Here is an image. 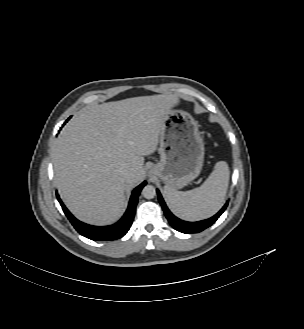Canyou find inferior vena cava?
I'll return each mask as SVG.
<instances>
[{
	"label": "inferior vena cava",
	"mask_w": 304,
	"mask_h": 329,
	"mask_svg": "<svg viewBox=\"0 0 304 329\" xmlns=\"http://www.w3.org/2000/svg\"><path fill=\"white\" fill-rule=\"evenodd\" d=\"M120 173L124 179H128L131 175V172L128 169H122Z\"/></svg>",
	"instance_id": "inferior-vena-cava-1"
}]
</instances>
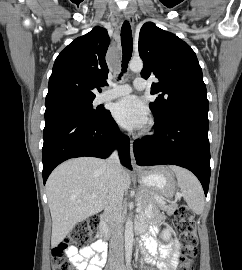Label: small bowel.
<instances>
[{"mask_svg": "<svg viewBox=\"0 0 242 270\" xmlns=\"http://www.w3.org/2000/svg\"><path fill=\"white\" fill-rule=\"evenodd\" d=\"M148 218L154 224L150 227L148 232H146L147 225L145 221H140L138 223V230L143 235L142 239L146 249L154 257L158 252L160 253L161 270H176L178 264V242L174 241L170 246L158 244L154 239L153 234L159 229L163 217L154 209H150L148 212ZM103 247H105L103 242L97 241L90 246L80 249L70 247L67 253L77 270H101L105 262V252L102 250Z\"/></svg>", "mask_w": 242, "mask_h": 270, "instance_id": "obj_1", "label": "small bowel"}]
</instances>
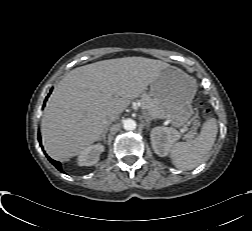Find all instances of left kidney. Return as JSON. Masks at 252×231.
<instances>
[{"label": "left kidney", "instance_id": "obj_1", "mask_svg": "<svg viewBox=\"0 0 252 231\" xmlns=\"http://www.w3.org/2000/svg\"><path fill=\"white\" fill-rule=\"evenodd\" d=\"M153 150L161 157L168 154L172 144L180 138L179 133L168 127H155L150 134Z\"/></svg>", "mask_w": 252, "mask_h": 231}]
</instances>
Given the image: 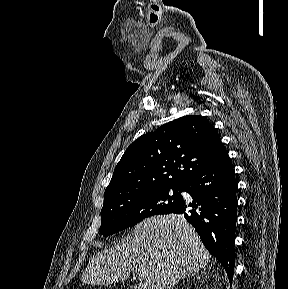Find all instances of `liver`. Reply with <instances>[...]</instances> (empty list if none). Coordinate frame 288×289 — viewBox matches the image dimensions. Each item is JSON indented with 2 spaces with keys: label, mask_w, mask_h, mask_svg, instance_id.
I'll return each instance as SVG.
<instances>
[{
  "label": "liver",
  "mask_w": 288,
  "mask_h": 289,
  "mask_svg": "<svg viewBox=\"0 0 288 289\" xmlns=\"http://www.w3.org/2000/svg\"><path fill=\"white\" fill-rule=\"evenodd\" d=\"M210 257L182 216H153L137 224L126 241L94 255L82 281L110 285L135 271L142 274L138 289H171L181 278L204 268Z\"/></svg>",
  "instance_id": "obj_1"
}]
</instances>
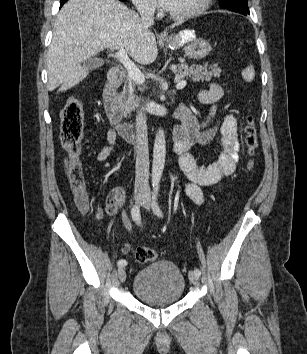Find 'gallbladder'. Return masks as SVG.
Instances as JSON below:
<instances>
[{"instance_id": "gallbladder-1", "label": "gallbladder", "mask_w": 307, "mask_h": 354, "mask_svg": "<svg viewBox=\"0 0 307 354\" xmlns=\"http://www.w3.org/2000/svg\"><path fill=\"white\" fill-rule=\"evenodd\" d=\"M82 64L85 67H87L88 69H94V68L102 65L103 64V60L94 57V58L88 59L87 61H84Z\"/></svg>"}]
</instances>
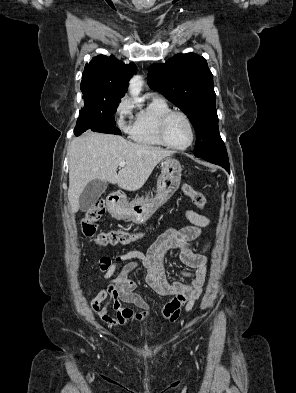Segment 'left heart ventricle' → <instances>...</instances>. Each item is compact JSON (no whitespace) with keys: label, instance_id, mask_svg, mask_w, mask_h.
Wrapping results in <instances>:
<instances>
[{"label":"left heart ventricle","instance_id":"1","mask_svg":"<svg viewBox=\"0 0 296 393\" xmlns=\"http://www.w3.org/2000/svg\"><path fill=\"white\" fill-rule=\"evenodd\" d=\"M166 136L172 145H186L190 140V129L187 122L180 116L172 117L167 125Z\"/></svg>","mask_w":296,"mask_h":393}]
</instances>
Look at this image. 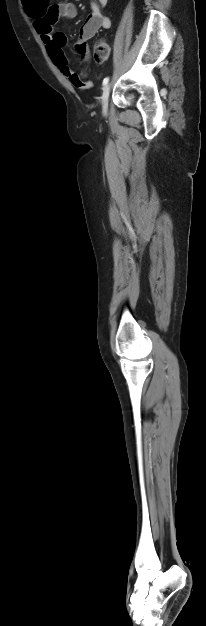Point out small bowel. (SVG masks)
<instances>
[{
    "label": "small bowel",
    "mask_w": 206,
    "mask_h": 626,
    "mask_svg": "<svg viewBox=\"0 0 206 626\" xmlns=\"http://www.w3.org/2000/svg\"><path fill=\"white\" fill-rule=\"evenodd\" d=\"M108 0H91V13L79 31L75 49L85 60L89 58L87 41L91 39L99 30L109 29L111 20L101 13V7L106 6ZM27 14L34 20V27L46 46L47 52L58 67L64 77L70 83L80 89L88 90L93 83L86 79V73H76L68 64V60L63 51V46L67 41L66 35L61 31H54L53 24L59 20H70L76 17L77 9L72 3H59L51 5L48 0H32L24 3Z\"/></svg>",
    "instance_id": "small-bowel-1"
}]
</instances>
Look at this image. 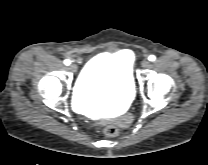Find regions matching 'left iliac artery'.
<instances>
[{
    "label": "left iliac artery",
    "mask_w": 208,
    "mask_h": 165,
    "mask_svg": "<svg viewBox=\"0 0 208 165\" xmlns=\"http://www.w3.org/2000/svg\"><path fill=\"white\" fill-rule=\"evenodd\" d=\"M150 61H155L156 57L154 55H150L148 58Z\"/></svg>",
    "instance_id": "left-iliac-artery-1"
}]
</instances>
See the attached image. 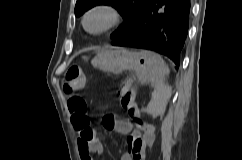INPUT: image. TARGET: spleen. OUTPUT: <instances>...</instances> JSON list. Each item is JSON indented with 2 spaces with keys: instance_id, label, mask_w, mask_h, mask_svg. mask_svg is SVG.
I'll return each instance as SVG.
<instances>
[{
  "instance_id": "3e777b00",
  "label": "spleen",
  "mask_w": 242,
  "mask_h": 160,
  "mask_svg": "<svg viewBox=\"0 0 242 160\" xmlns=\"http://www.w3.org/2000/svg\"><path fill=\"white\" fill-rule=\"evenodd\" d=\"M151 64L153 72L151 82L154 86V92L152 93V100L147 111L156 113L171 95L170 88L164 85V78L169 74V68L163 59L155 53H152Z\"/></svg>"
}]
</instances>
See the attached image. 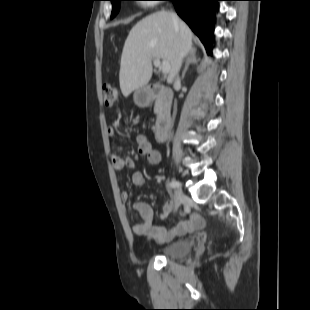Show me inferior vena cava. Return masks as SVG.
<instances>
[{
	"label": "inferior vena cava",
	"mask_w": 310,
	"mask_h": 310,
	"mask_svg": "<svg viewBox=\"0 0 310 310\" xmlns=\"http://www.w3.org/2000/svg\"><path fill=\"white\" fill-rule=\"evenodd\" d=\"M171 16H172V19H173L174 24H175V25H178L179 19H178L177 15L174 14V13H172ZM179 83H180V79H179V77H177V79H176V81H175V85H177V84H179Z\"/></svg>",
	"instance_id": "1"
}]
</instances>
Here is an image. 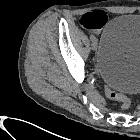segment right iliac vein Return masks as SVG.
<instances>
[{
	"instance_id": "obj_1",
	"label": "right iliac vein",
	"mask_w": 140,
	"mask_h": 140,
	"mask_svg": "<svg viewBox=\"0 0 140 140\" xmlns=\"http://www.w3.org/2000/svg\"><path fill=\"white\" fill-rule=\"evenodd\" d=\"M92 49L93 50L97 49V42L95 41V39L92 41Z\"/></svg>"
}]
</instances>
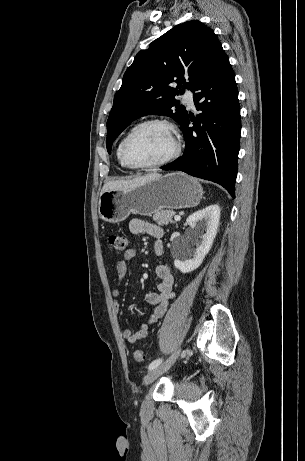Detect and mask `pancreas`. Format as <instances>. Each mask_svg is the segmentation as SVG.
<instances>
[{
    "instance_id": "pancreas-1",
    "label": "pancreas",
    "mask_w": 305,
    "mask_h": 461,
    "mask_svg": "<svg viewBox=\"0 0 305 461\" xmlns=\"http://www.w3.org/2000/svg\"><path fill=\"white\" fill-rule=\"evenodd\" d=\"M174 215L175 212L173 210H161L153 215V220L158 225L164 226L168 225L169 223H175V221H173Z\"/></svg>"
}]
</instances>
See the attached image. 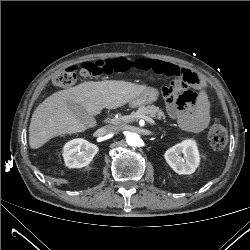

### Task
Leave the pictures out. Output exactly, and only, the lines from the one with "Detect and mask" through the last line of the listing above, both included.

### Result of the task
Detect and mask `pancreas`. Format as <instances>. Each mask_svg is the segmentation as SVG.
<instances>
[{
    "instance_id": "pancreas-1",
    "label": "pancreas",
    "mask_w": 305,
    "mask_h": 461,
    "mask_svg": "<svg viewBox=\"0 0 305 461\" xmlns=\"http://www.w3.org/2000/svg\"><path fill=\"white\" fill-rule=\"evenodd\" d=\"M174 215L175 212L173 210H161L153 215V220L158 225L164 226L168 225L169 223H175V221H173Z\"/></svg>"
}]
</instances>
See the attached image. 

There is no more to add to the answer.